* [ACTIVITY]: Once you find a line containing the word "message" in the entries below, copy it.

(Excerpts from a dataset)
-------------------------
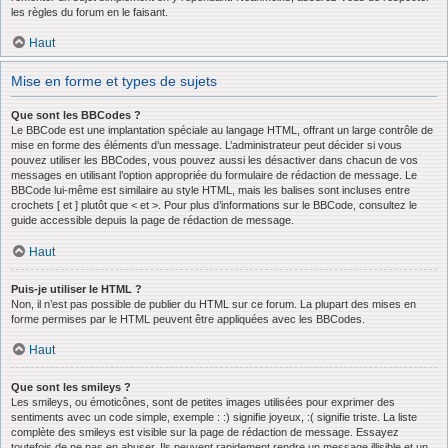
les règles du forum en le faisant.
Haut
Mise en forme et types de sujets
Que sont les BBCodes ?
Le BBCode est une implantation spéciale au langage HTML, offrant un large contrôle de
mise en forme des éléments d’un message. L’administrateur peut décider si vous
pouvez utiliser les BBCodes, vous pouvez aussi les désactiver dans chacun de vos
messages en utilisant l’option appropriée du formulaire de rédaction de message. Le
BBCode lui-même est similaire au style HTML, mais les balises sont incluses entre
crochets [ et ] plutôt que < et >. Pour plus d’informations sur le BBCode, consultez le
guide accessible depuis la page de rédaction de message.
Haut
Puis-je utiliser le HTML ?
Non, il n’est pas possible de publier du HTML sur ce forum. La plupart des mises en
forme permises par le HTML peuvent être appliquées avec les BBCodes.
Haut
Que sont les smileys ?
Les smileys, ou émoticônes, sont de petites images utilisées pour exprimer des
sentiments avec un code simple, exemple : :) signifie joyeux, :( signifie triste. La liste
complète des smileys est visible sur la page de rédaction de message. Essayez
toutefois de ne pas en abuser. Ils peuvent rapidement rendre un message illisible et un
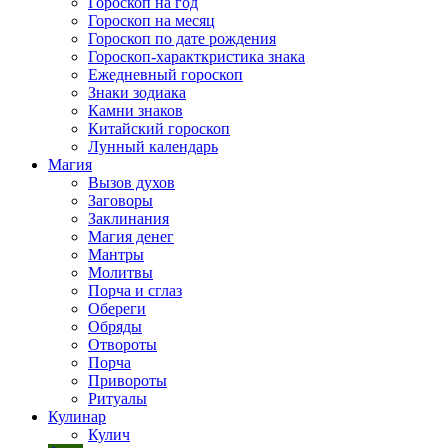
Гороскоп на год
Гороскоп на месяц
Гороскоп по дате рождения
Гороскоп-характкристика знака
Ежедневный гороскоп
Знаки зодиака
Камни знаков
Китайский гороскоп
Лунный календарь
Магия
Вызов духов
Заговоры
Заклинания
Магия денег
Мантры
Молитвы
Порча и сглаз
Обереги
Обряды
Отвороты
Порча
Привороты
Ритуалы
Кулинар
Кулич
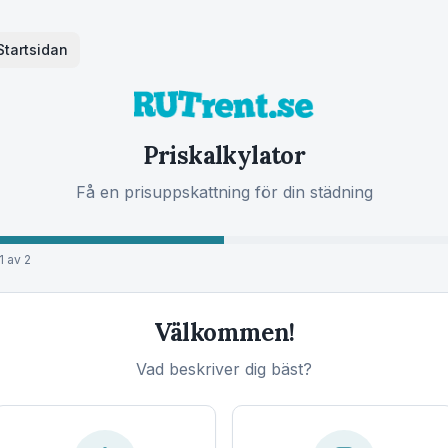
Startsidan
Priskalkylator
Få en prisuppskattning för din städning
1
av
2
Välkommen!
Vad beskriver dig bäst?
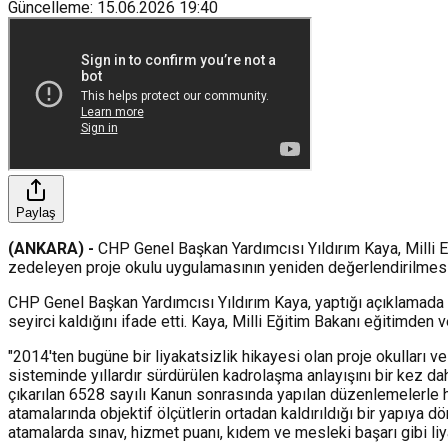
Güncelleme
:
15.06.2026
19:40
Paylaş
(ANKARA) -
CHP Genel Başkan Yardımcısı Yıldırım Kaya, Milli E
zedeleyen proje okulu uygulamasının yeniden değerlendirilmesi
CHP Genel Başkan Yardımcısı Yıldırım Kaya, yaptığı açıklamada Mi
seyirci kaldığını ifade etti. Kaya, Milli Eğitim Bakanı eğitimden 
"2014'ten bugüne bir liyakatsizlik hikayesi olan proje okulları
sisteminde yıllardır sürdürülen kadrolaşma anlayışını bir kez d
çıkarılan 6528 sayılı Kanun sonrasında yapılan düzenlemelerle h
atamalarında objektif ölçütlerin ortadan kaldırıldığı bir yapıya dö
atamalarda sınav, hizmet puanı, kıdem ve mesleki başarı gibi liya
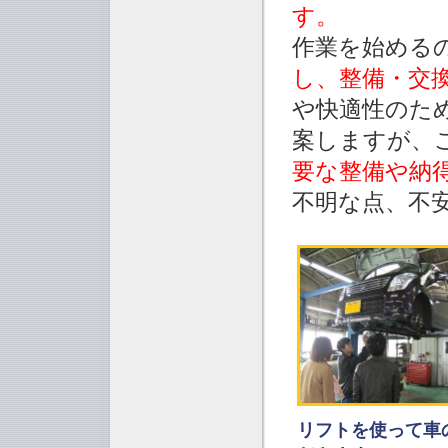
す。
作業を始める
し、整備・交
や快適性のた
案しますが、
要な整備や納
不明な点、不
リフトを使って車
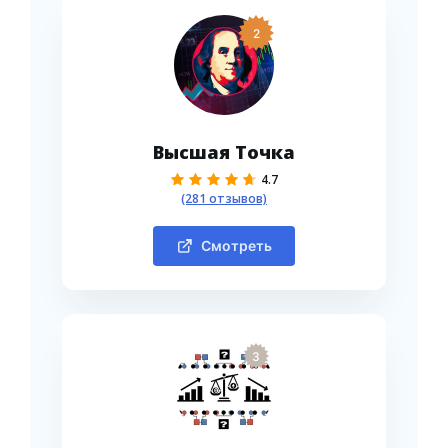
2
Высшая Точка
4.7
(281 отзывов)
Смотреть
3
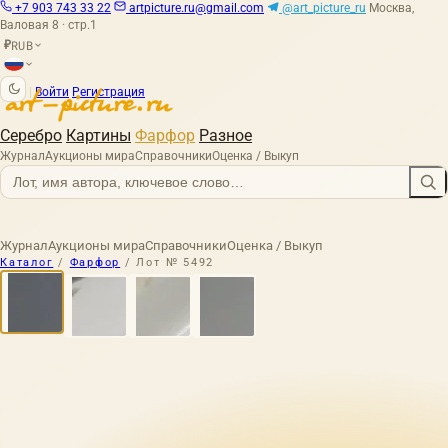
+7 903 743 33 22
artpicture.ru@gmail.com
@art_picture_ru
Москва,
Валовая 8 · стр.1
RUB
₽
|
Войти
Регистрация
Серебро
Картины
Фарфор
Разное
Журнал
Аукционы мира
Справочники
Оценка / Выкуп
Журнал
Аукционы мира
Справочники
Оценка / Выкуп
Каталог
/
Фарфор
/
Лот № 5492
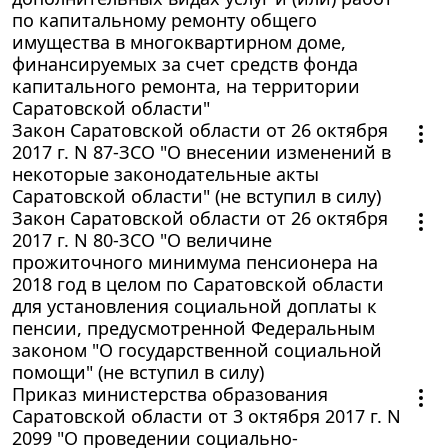
по капитальному ремонту общего
имущества в многоквартирном доме,
финансируемых за счет средств фонда
капитального ремонта, на территории
Саратовской области"
Закон Саратовской области от 26 октября
2017 г. N 87-ЗСО "О внесении изменений в
некоторые законодательные акты
Саратовской области" (не вступил в силу)
Закон Саратовской области от 26 октября
2017 г. N 80-ЗСО "О величине
прожиточного минимума пенсионера на
2018 год в целом по Саратовской области
для установления социальной доплаты к
пенсии, предусмотренной Федеральным
законом "О государственной социальной
помощи" (не вступил в силу)
Приказ министерства образования
Саратовской области от 3 октября 2017 г. N
2099 "О проведении социально-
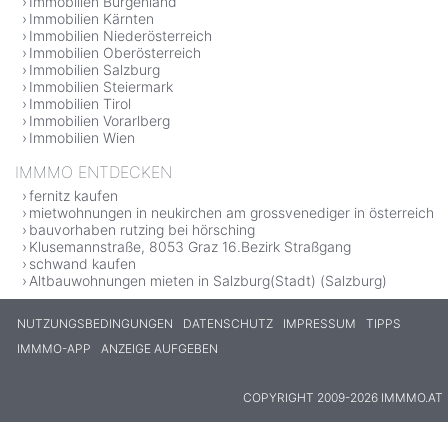
Immobilien Burgenland
Immobilien Kärnten
Immobilien Niederösterreich
Immobilien Oberösterreich
Immobilien Salzburg
Immobilien Steiermark
Immobilien Tirol
Immobilien Vorarlberg
Immobilien Wien
IMMMO ENTDECKEN
fernitz kaufen
mietwohnungen in neukirchen am grossvenediger in österreich
bauvorhaben rutzing bei hörsching
Klusemannstraße, 8053 Graz 16.Bezirk Straßgang
schwand kaufen
Altbauwohnungen mieten in Salzburg(Stadt) (Salzburg)
NUTZUNGSBEDINGUNGEN
DATENSCHUTZ
IMPRESSUM
TIPPS
IMMMO-APP
ANZEIGE AUFGEBEN
COPYRIGHT 2009-2026 IMMMO.AT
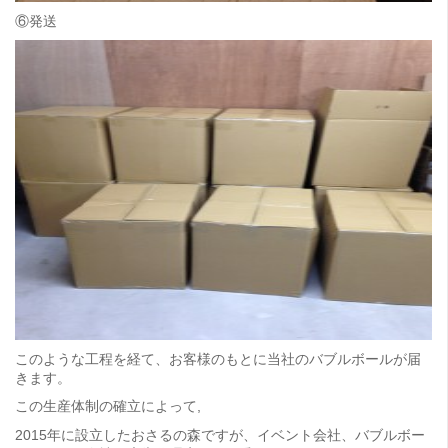
⑥発送
このような工程を経て、お客様のもとに当社のバブルボールが届
きます。
この生産体制の確立によって,
2015年に設立したおさるの森ですが、イベント会社、バブルボー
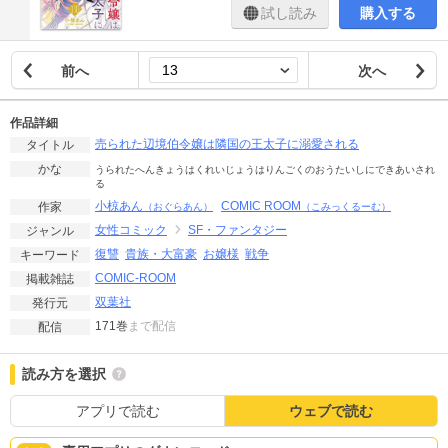
試し読み
購入する
前へ
次へ
作品詳細
売られた辺境伯令嬢は隣国の王太子に溺愛される
タイトル
かな
うられたへんきょうはくれいじょうはりんごくのおうたいしにできあいされ
る
小椋あん
COMIC ROOM
作家
（おぐらあん）
（こみっくるーむ）
女性コミック
SF・ファンタジー
ジャンル
復讐
貴族・大富豪
お嬢様
戦争
キーワード
COMIC-ROOM
掲載雑誌
双葉社
発行元
171巻
まで配信
配信
読み方を選択
アプリで読む
ウェブで読む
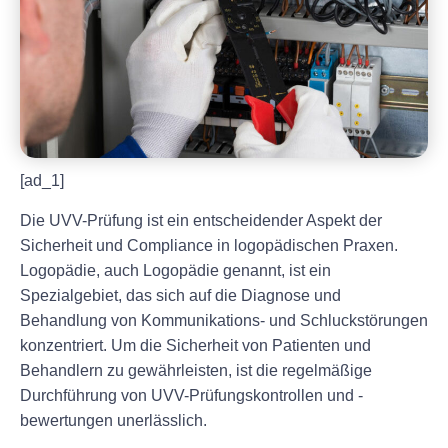
[ad_1]
Die UVV-Prüfung ist ein entscheidender Aspekt der
Sicherheit und Compliance in logopädischen Praxen.
Logopädie, auch Logopädie genannt, ist ein
Spezialgebiet, das sich auf die Diagnose und
Behandlung von Kommunikations- und Schluckstörungen
konzentriert. Um die Sicherheit von Patienten und
Behandlern zu gewährleisten, ist die regelmäßige
Durchführung von UVV-Prüfungskontrollen und -
bewertungen unerlässlich.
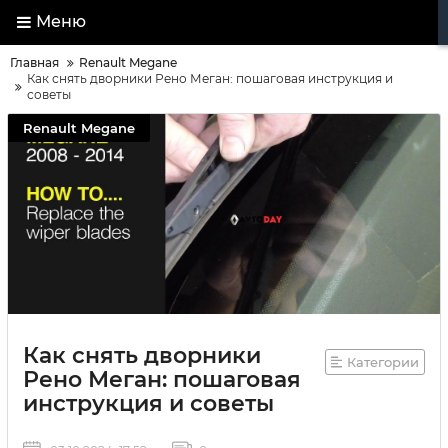
Меню
Главная
Renault Megane
Как снять дворники Рено Меган: пошаговая инструкция и
советы
Renault Megane
Как снять дворники
Категории
Рено Меган: пошаговая
инструкция и советы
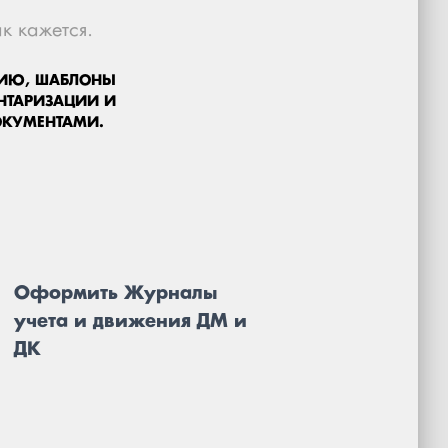
к кажется.
НИЮ, ШАБЛОНЫ
НТАРИЗАЦИИ И
ДОКУМЕНТАМИ.
Оформить Журналы
учета и движения ДМ и
ДК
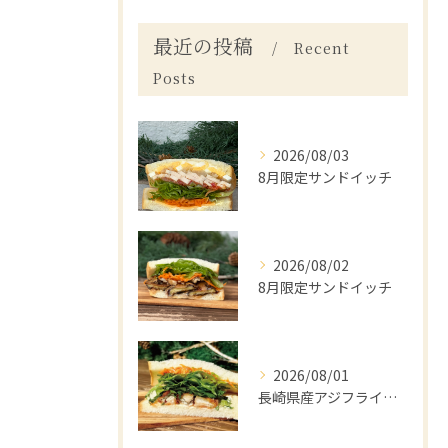
最近の投稿
Recent
Posts
2026/08/03
8月限定サンドイッチ
2026/08/02
8月限定サンドイッチ
2026/08/01
長崎県産アジフライと梅しそ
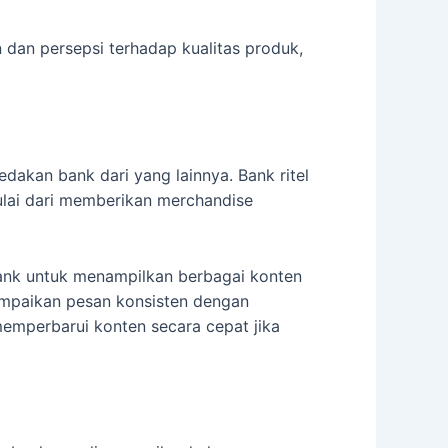
dan persepsi terhadap kualitas produk,
dakan bank dari yang lainnya. Bank ritel
ulai dari memberikan merchandise
bank untuk menampilkan berbagai konten
mpaikan pesan konsisten dengan
emperbarui konten secara cepat jika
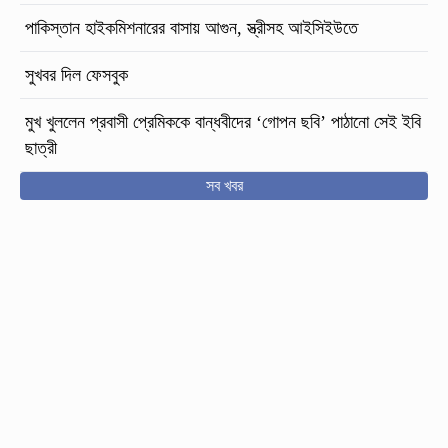
পাকিস্তান হাইকমিশনারের বাসায় আগুন, স্ত্রীসহ আইসিইউতে
সুখবর দিল ফেসবুক
মুখ খুললেন প্রবাসী প্রেমিককে বান্ধবীদের ‘গোপন ছবি’ পাঠানো সেই ইবি
ছাত্রী
সব খবর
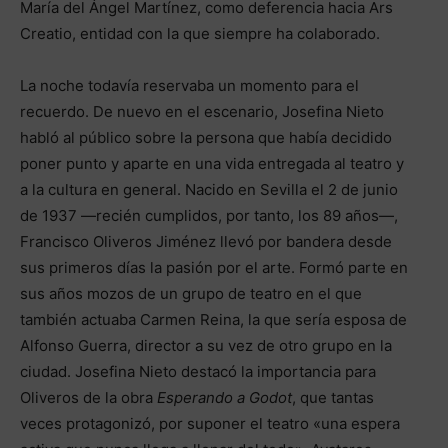
María del Ángel Martínez, como deferencia hacia Ars
Creatio, entidad con la que siempre ha colaborado.
La noche todavía reservaba un momento para el
recuerdo. De nuevo en el escenario, Josefina Nieto
habló al público sobre la persona que había decidido
poner punto y aparte en una vida entregada al teatro y
a la cultura en general. Nacido en Sevilla el 2 de junio
de 1937 —recién cumplidos, por tanto, los 89 años—,
Francisco Oliveros Jiménez llevó por bandera desde
sus primeros días la pasión por el arte. Formó parte en
sus años mozos de un grupo de teatro en el que
también actuaba Carmen Reina, la que sería esposa de
Alfonso Guerra, director a su vez de otro grupo en la
ciudad. Josefina Nieto destacó la importancia para
Oliveros de la obra
Esperando a Godot
, que tantas
veces protagonizó, por suponer el teatro «una espera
-------------------------
* [TASK ANSWER]:
mise en forme des éléments d’un message. L’administrateur peut décider si vous
messages en utilisant l’option appropriée du formulaire de rédaction de message. Le
guide accessible depuis la page de rédaction de message.
complète des smileys est visible sur la page de rédaction de message. Essayez
toutefois de ne pas en abuser. Ils peuvent rapidement rendre un message illisible et un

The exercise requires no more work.